§ **Source material**
·····
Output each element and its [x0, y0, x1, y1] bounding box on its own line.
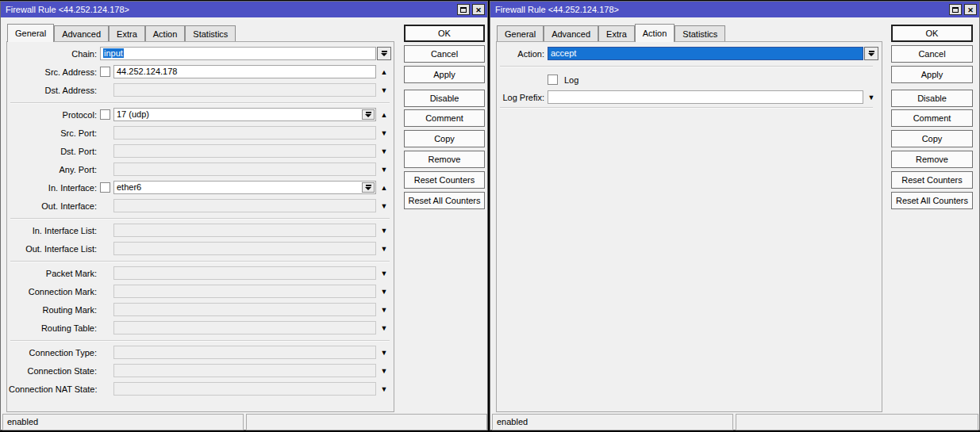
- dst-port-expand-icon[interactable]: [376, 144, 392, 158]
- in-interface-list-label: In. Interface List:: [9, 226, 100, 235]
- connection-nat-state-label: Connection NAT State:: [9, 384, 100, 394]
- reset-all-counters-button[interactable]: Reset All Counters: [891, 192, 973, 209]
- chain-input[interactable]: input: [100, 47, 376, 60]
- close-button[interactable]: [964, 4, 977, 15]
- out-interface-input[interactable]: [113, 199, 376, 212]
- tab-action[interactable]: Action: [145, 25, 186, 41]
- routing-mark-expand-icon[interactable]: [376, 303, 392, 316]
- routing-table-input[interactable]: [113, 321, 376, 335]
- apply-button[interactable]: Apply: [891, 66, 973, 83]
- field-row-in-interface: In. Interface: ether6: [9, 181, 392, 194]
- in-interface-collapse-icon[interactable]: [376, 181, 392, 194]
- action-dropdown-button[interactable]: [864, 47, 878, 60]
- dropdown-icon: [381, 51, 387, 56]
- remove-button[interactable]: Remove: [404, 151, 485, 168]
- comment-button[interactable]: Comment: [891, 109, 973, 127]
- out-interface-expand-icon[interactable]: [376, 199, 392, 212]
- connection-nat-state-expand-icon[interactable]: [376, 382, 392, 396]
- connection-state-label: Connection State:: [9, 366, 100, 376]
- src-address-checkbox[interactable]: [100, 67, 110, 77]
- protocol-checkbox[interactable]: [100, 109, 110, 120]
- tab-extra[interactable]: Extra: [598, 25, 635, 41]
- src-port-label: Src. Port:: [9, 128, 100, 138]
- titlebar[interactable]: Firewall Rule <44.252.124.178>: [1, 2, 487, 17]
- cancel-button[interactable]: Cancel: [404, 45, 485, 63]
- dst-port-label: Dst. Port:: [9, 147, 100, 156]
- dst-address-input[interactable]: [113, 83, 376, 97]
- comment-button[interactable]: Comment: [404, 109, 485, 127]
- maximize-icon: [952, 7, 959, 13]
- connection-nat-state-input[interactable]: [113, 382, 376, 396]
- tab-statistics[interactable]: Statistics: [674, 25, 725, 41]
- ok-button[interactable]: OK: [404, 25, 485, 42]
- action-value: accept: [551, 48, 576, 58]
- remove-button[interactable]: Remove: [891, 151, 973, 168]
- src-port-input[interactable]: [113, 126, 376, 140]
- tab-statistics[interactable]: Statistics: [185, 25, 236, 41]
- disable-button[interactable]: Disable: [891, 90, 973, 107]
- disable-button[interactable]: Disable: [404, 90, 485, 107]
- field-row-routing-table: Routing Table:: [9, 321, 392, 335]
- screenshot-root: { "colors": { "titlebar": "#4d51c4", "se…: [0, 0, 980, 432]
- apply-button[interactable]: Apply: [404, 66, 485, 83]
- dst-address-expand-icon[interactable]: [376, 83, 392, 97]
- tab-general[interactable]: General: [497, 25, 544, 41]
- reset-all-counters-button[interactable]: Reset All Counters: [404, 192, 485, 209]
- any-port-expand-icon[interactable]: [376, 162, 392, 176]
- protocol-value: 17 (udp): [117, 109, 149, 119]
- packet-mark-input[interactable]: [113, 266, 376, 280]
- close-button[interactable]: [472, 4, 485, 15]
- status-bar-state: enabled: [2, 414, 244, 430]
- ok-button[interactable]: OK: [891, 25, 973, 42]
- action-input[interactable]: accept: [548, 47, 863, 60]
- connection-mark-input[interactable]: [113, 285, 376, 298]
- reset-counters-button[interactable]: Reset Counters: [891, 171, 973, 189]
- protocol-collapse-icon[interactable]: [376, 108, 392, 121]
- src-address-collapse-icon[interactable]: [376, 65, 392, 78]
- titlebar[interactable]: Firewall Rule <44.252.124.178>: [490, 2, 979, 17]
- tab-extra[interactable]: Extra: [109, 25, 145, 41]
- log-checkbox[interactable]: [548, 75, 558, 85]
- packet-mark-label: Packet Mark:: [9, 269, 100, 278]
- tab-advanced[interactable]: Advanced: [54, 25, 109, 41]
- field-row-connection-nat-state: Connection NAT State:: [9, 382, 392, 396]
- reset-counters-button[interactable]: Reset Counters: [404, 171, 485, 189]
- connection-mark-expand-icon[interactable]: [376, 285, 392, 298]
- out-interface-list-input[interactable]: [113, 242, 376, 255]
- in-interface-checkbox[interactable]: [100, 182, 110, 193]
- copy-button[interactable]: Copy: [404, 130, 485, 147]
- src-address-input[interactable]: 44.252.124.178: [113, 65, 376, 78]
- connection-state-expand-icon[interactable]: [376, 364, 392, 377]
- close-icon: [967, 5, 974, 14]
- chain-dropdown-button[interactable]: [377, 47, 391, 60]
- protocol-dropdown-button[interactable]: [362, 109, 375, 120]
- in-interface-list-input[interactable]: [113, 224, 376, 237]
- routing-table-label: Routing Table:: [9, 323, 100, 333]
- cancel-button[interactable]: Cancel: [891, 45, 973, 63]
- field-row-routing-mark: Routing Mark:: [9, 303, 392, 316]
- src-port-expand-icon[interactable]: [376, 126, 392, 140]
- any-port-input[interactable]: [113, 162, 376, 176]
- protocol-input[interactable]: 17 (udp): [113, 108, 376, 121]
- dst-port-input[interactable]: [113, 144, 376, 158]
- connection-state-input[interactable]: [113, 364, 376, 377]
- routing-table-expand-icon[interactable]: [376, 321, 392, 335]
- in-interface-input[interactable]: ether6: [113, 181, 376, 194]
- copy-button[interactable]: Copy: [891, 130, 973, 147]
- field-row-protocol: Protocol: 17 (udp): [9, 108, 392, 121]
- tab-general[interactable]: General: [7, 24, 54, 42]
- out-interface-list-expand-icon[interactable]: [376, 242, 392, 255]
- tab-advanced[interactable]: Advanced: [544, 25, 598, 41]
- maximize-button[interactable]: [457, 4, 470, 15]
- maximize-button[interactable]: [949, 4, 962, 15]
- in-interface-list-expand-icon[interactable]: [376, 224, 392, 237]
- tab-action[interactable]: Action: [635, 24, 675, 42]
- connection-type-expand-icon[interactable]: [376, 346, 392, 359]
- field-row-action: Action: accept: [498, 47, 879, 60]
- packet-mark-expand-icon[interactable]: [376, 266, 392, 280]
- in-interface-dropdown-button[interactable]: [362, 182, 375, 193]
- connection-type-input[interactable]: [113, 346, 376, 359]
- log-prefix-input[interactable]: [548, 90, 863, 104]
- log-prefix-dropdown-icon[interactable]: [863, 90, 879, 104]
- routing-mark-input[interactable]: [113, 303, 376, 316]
·····
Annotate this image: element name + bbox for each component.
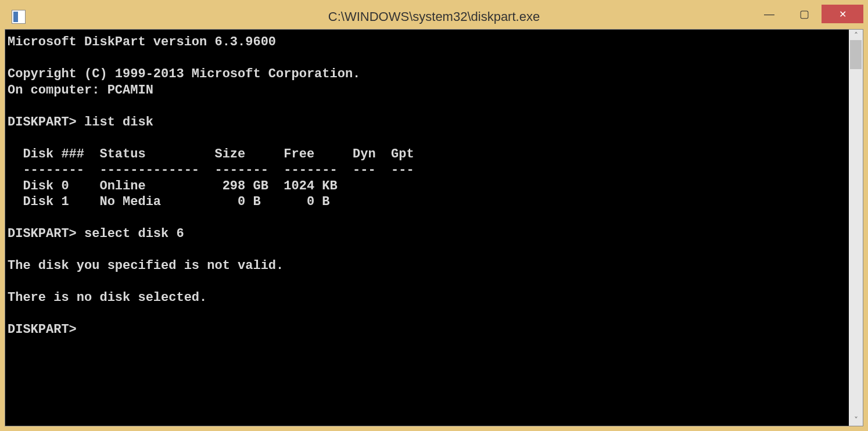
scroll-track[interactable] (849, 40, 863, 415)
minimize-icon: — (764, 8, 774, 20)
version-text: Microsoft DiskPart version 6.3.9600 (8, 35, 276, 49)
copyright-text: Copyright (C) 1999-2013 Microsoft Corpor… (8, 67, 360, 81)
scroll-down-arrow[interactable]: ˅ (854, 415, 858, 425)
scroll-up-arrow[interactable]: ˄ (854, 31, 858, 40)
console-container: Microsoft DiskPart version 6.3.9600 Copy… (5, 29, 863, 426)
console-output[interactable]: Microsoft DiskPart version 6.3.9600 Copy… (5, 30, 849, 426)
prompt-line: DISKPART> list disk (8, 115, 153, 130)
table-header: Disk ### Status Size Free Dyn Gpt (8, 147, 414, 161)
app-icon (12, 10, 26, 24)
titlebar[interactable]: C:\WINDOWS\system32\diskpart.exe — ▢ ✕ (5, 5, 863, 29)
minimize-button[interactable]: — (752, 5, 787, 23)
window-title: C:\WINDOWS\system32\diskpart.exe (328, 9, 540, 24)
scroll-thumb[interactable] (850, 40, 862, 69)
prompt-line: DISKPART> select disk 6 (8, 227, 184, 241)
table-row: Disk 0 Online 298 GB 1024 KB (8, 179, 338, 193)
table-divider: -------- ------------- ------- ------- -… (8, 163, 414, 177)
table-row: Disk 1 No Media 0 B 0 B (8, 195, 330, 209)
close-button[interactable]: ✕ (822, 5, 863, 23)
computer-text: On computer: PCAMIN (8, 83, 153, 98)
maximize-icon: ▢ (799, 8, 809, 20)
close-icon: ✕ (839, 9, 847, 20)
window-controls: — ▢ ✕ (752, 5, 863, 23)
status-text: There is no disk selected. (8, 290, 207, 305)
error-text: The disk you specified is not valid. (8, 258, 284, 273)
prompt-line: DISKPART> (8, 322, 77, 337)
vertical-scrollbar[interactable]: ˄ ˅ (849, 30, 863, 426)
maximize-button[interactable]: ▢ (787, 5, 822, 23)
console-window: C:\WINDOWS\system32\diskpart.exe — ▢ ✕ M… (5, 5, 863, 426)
·····
§ **What to work on**
Return a copy of each line in the records above that has "close" in it.

§ **Task answer**
- close-button[interactable]: [964, 4, 977, 15]
- close-button[interactable]: [472, 4, 485, 15]
- close-icon: [967, 5, 974, 14]
close-button[interactable]: ✕ (822, 5, 863, 23)
close-icon: ✕ (839, 9, 847, 20)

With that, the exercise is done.